I’ve never been the sort of person to make a big deal about my own birthday. I always joke that nothing can ever top my golden birthday (turning 8 on February 8th) at the Universal Skating Rink in Orlando, Florida. My third grade guest list was awesome, the popcorn and pretzels were delicious, and I believe this may have been the first time I ever had ice cream cake. My parents couldn’t have done a better job!
This year, I was pleasantly surprised by a random act of kindness from my good friend Carolyn. A few days after my birthday I found a gorgeous cookbook and a post-it wishing me a happy belated 28th birthday sitting on my desk.
Now, when I say this cookbook is fabulous, it’s kind of an understatement. Skinnytaste Fast and Slow has nutrition facts, allergy notes (mostly pertaining to gluten), a nice variety of regional cuisines, plus plenty of meat and meatless options. Best of all, the recipes are super straightforward and concise. (As much as I enjoy trying new things, I’ve realized I have little patience for longwinded recipes.)
Since Jon and I both love Asian cuisine last weekend I finally busted out my cookbook for a little inspiration. The Slow Cooker Bahn Mi Rice Bowl recipe was literally everything I hoped. It was a little spicy, a little sweet, and required very little effort on my part.
I have provided an adapted version of Gina Homolka’s recipe below. If you like what you see here, I suggest grabbing this book for yourself or gifting it to a friend!

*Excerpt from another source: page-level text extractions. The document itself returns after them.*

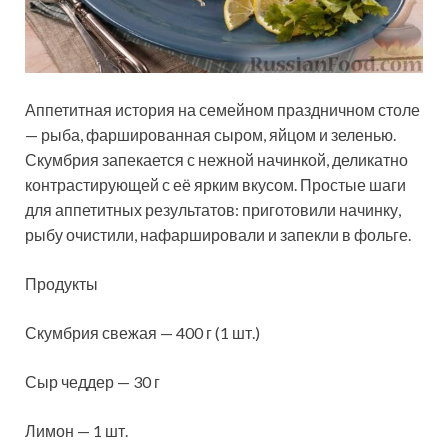
Аппетитная история на семейном праздничном столе
— рыба, фаршированная сыром, яйцом и зеленью.
Скумбрия запекается с нежной начинкой, деликатно
контрастирующей с её ярким вкусом. Простые шаги
для аппетитных результатов: приготовили начинку,
рыбу очистили, нафаршировали
и запекли в фольге.
Продукты
Скумбрия свежая — 400 г (1 шт.)
Сыр чеддер — 30 г
Лимон — 1 шт.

P O R K B A H N M I B O W L
Ingredients
1 Pound pork tenderloin
1/4 Teaspoon kosher Salt
1/8 Teaspoon black pepper
1/4 Cup soy sauce (Skinnytaste recommends low sodium but I used the regular stuff since that’s what I had in house)

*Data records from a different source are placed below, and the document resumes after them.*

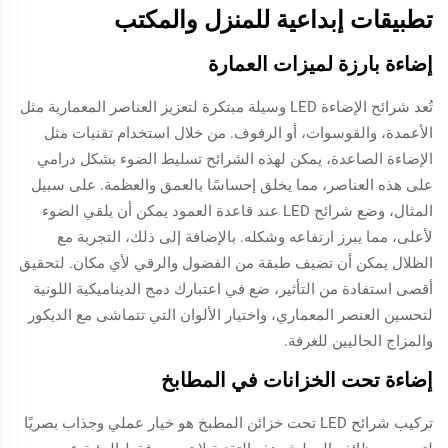
تطبيقات إبداعية للمنزل والمكتب
إضاءة بارزة لميزات العمارة
تُعد شرائح الإضاءة LED وسيلة مبتكرة لتعزيز العناصر المعمارية مثل
الأعمدة، والقوسوات، أو الرفوف. من خلال استخدام تقنيات مثل
الإضاءة الصاعدة، يمكن لهذه الشرائح تسليط الضوء بشكل درامي
على هذه العناصر، مما يخلق إحساسًا بالعمق والعظمة. على سبيل
المثال، وضع شرائح LED عند قاعدة العمود يمكن أن يلقي الضوء
لأعلى، مما يبرز ارتفاعه وشكله. بالإضافة إلى ذلك، التجربة مع
الظلال يمكن أن تضيف طبقة من الفضول والرقي لأي مكان. لتحقيق
أقصى استفادة من التأثير، ضع في اعتبارك دمج الديناميكية اللونية
لتحسين العنصر المعماري، واختيار الألوان التي تتماشى مع الديكور
والمزاج الحاليين للغرفة.
إضاءة تحت الخزانات في المطابخ
تركيب شرائح LED تحت خزائن المطبخ هو خيار عملي وجذاب بصريًا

1 Tablespoon light brown sugar
1/2 Teaspoon Kosher Salt
3 Cloves garlic
6 Tablespoons distilled white vinegar
1/4 Cup white granulated sugar
1 Cup shredded carrots
2 Radishes
1/2 Cup red onion (optional)
1 Cup red cabbage
3 Cups brown rice
1 Cup english cucumbers
2 Jalapeno peppers
1/4 Cup fresh cilantro
Process
For the Pork
1. Set crock pot to low and place the tenderloin inside. Add soy sauce, brown sugar, 1/4 teaspoon salt, pepper, and jalapeño. Cover the crockpot and let this cook for 6 – 8 hours.
2. When the pork is fully cooked, use a fork to shred the meat.
For the Pickled Veggies
1. In a medium to large size container add vinegar, sugar, 1/4 teaspoon salt, carrots, sliced onion (optional), sliced radishes and any other desirable veggies. Seal the container tight and refrigerate for least 3hrs (I prepared mine the night before).
For the Bowl
1. Prepare 3cups of the rice of your choosing.
Time saver note: Jon and I used microwaveable rice (since it only takes 90 seconds). He used jasmine rice, I used a brown rice and quinoa medley— both were delicious.
2. Chop red cabbage into strips, cucumber into rounds, and cilantro into small pieces.
3. In a large bowl, scoop 1 serving of rice into the base of each bowl. Add pork, freshly chopped vegetables, and pickled veggies on top.